We set off so early for our big day in Capertee Valley that it was only just starting to become light which meant slow and careful driving to avoid macropods crossing the road. The day’s weather forecast was perfect but the temperature started off so low we had all our warm gear on including beanies! The first couple of birding sites were fairly quiet, possibly due to our early start, but that all changed when we drove into Glen Alice. The air was full of birdsong and the flowering Eucalypts were alive with Masked, White-browed and Dusky Woodswallows. Little Lorikeets were also nectar feeding as well as several Honeyeater species. And then we heard Babblers and had some good views of White-browed Babbler, most especially a pair involved in the early stages of nest/roost construction. Babblers are busy birds and always seem to be moving just ahead of us so it was lovely to have an opportunity to watch a couple interacting (discussing the construction?) and occasionally perching.

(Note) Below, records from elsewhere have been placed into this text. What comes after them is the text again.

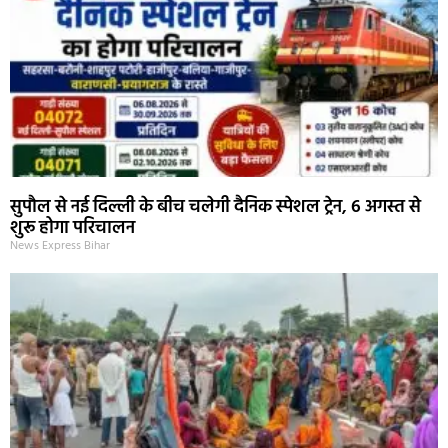
सुपौल से नई दिल्ली के बीच चलेगी दैनिक स्पेशल ट्रेन, 6 अगस्त से
शुरू होगा परिचालन
News Express Bihar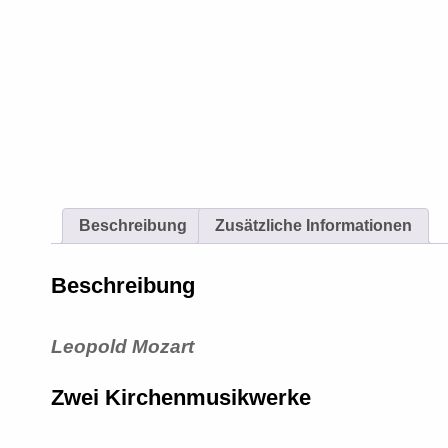
Beschreibung
Zusätzliche Informationen
Beschreibung
Leopold Mozart
Zwei Kirchenmusikwerke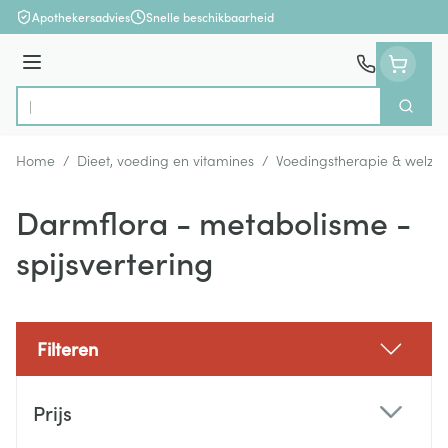
Ga naar de inhoud
Apothekersadvies
Snelle beschikbaarheid
Menu
Zoek
Product, merk, categorie...
Home
/
Dieet, voeding en vitamines
/
Voedingstherapie & welzijn
Darmflora - metabolisme -
spijsvertering
Filteren
Doorgaan naar productlijst
Prijs
filter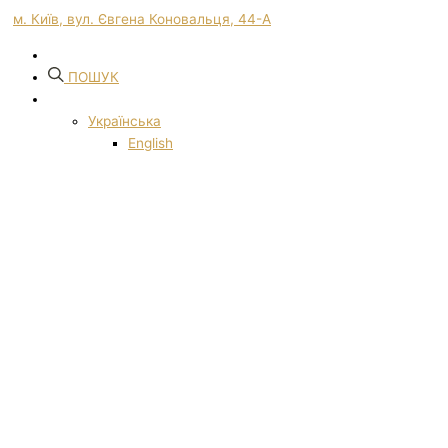
м. Київ, вул. Євгена Коновальця, 44-А
ПОШУК
Українська
English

A sighting of Scarlet Honeyeaters was an exciting moment and we enjoyed watching a Crested Shriketit ripping into the bark peeling off a tree until it gleefully swallowed a grub whole. However, the absolute winner without any doubt has to be Regent Honeyeaters! Two pairs were flying from tree to tree, feeding occasionally then sitting and preening so we had plenty of opportunities to visually saturate ourselves. Classified as a Critically Endangered Species this may be the only time we see these beautiful honeyeaters. When they fan out their tail and it is backlit by the sun they really glow but at rest in the foliage they are surprisingly well camouflaged.

A stroll about Coorongooba campground after our morning coffee gave us the unexpected delight of a lyrebird. She seemed a little surprised by our presence and made a hasty exit!

I could hear Allen’s camera whirring away as she sped up – I just love this shot.

We’ve added a few Parrot species to our trip list recently. After looking unsuccessfully for Eastern Rosellas on the Mt Kaputar day we saw them on numerous occasions as we journeyed to Rylstone. We temporarily renamed the road from Binnaway to Coolah “Eastern Rosella Drive” because we had so many sightings! Turquoise parrots are on the Capertee Valley list and although we have seen them previously we were hoping for another look. Not until we were driving away from our lunch spot were we rewarded and I was so excited that my ability to form a sentence left me pointing out the car window and saying “that’s them ……birds!” So many birdy highlights in one lovely day out.